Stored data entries
==========

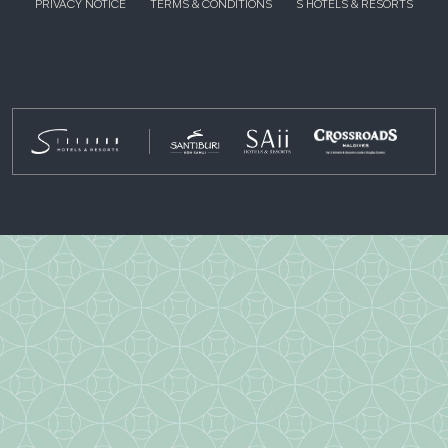
PRIVACY NOTICE
TERMS & CONDITIONS
S HOTELS & RESORTS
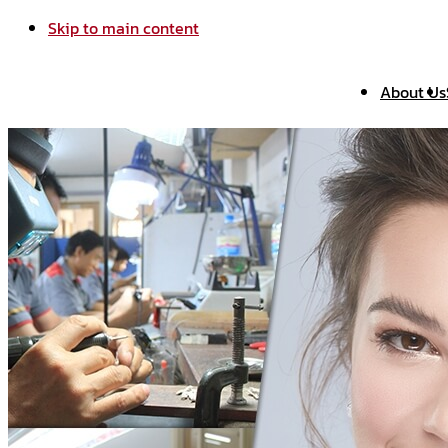
Skip to main content
About Us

==========

> Problem requirements:
The output must match the records word for word, except that no pictures appear.

> Result of the task:
PRIVACY NOTICE
TERMS & CONDITIONS
S HOTELS & RESORTS
Skip to main content
About Us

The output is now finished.